For years, the aspiring novelists taking workshops at GrubStreet told us they needed more time and more focused instruction to work on their books. They asked for consistent support over the long journey of revision, for a reliable group of fellow students who knew and understood the narratives they were constructing. These important needs simply cannot be met in one ten-week workshop or even a semester-long program.

Academic programs, MFAs in particular, teach the craft of fiction using the short story as a template. These programs are useful for learning the craft of short fiction, and a full course of study at the MFA level is a rich and worthy endeavor, but there is no evidence that learning to write a successful short story teaches you how to write a successful novel. In fact, it may even be counterproductive, given that the processes, aesthetics, requirements and skills of novel-writing can seem as different from story-writing as poetry is from prose. More importantly, we believe it takes at least a year to effectively revise a novel, to explore its possibilities and maximize its potential, to truly know “what it wants to be.” Along the way, students need consistent fellow readers – emerging writers and also trained eyes – who understand the world they are trying to build, who can discuss big-picture issues of character development, plots and subplots and structure alongside sentence rhythm and figurative language.
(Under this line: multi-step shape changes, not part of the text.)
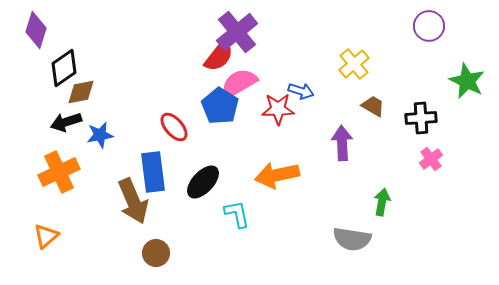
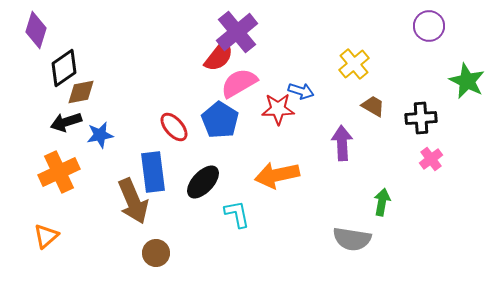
blue pentagon: moved 14 px down
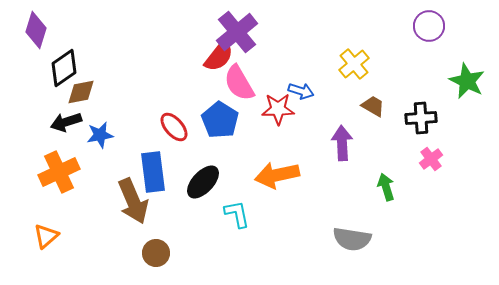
pink semicircle: rotated 90 degrees counterclockwise
green arrow: moved 4 px right, 15 px up; rotated 28 degrees counterclockwise
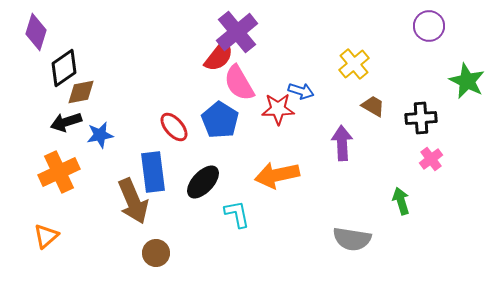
purple diamond: moved 2 px down
green arrow: moved 15 px right, 14 px down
In the Novel Incubator, unfettered by the academic/semester schedule, GrubStreet has developed a program from the point of view not of the institution but of the aspiring novelist. Unique in shape, the curriculum gives students a rich, authentic and artistically valuable experience directly applicable to the specific art of novel-writing. Ours is one of the only programs where a student’s entire novel will be thoughtfully critiqued at least twice by the instructor, an objective outside reader, and classmates, and where all craft discussions and readings will be novel-centered. We want to emphasize that we are not offering a formula or advocating a particular novel aesthetic; we aim simply to investigate the various forms successful novels and apply what we learn to our own books.

Also unique to GrubStreet, the Incubator embraces the challenge of teaching a novelist strategies for navigating the marketplace to find a home for their novel once it’s ready for publication. We do not promise publication or agent representation, and we do not see either as the primary or ultimate goal of the course. However, over the years we have learned from GrubStreet students in novel workshops that most do want their books to be read as widely as possible, and so we included "marketplace education" in the curriculum. Some examples of marketplace education, which is limited to the fourth quarter of the year, include: the role of agents, how to write effective query letters, the myths and realities of self-publishing and building a platform.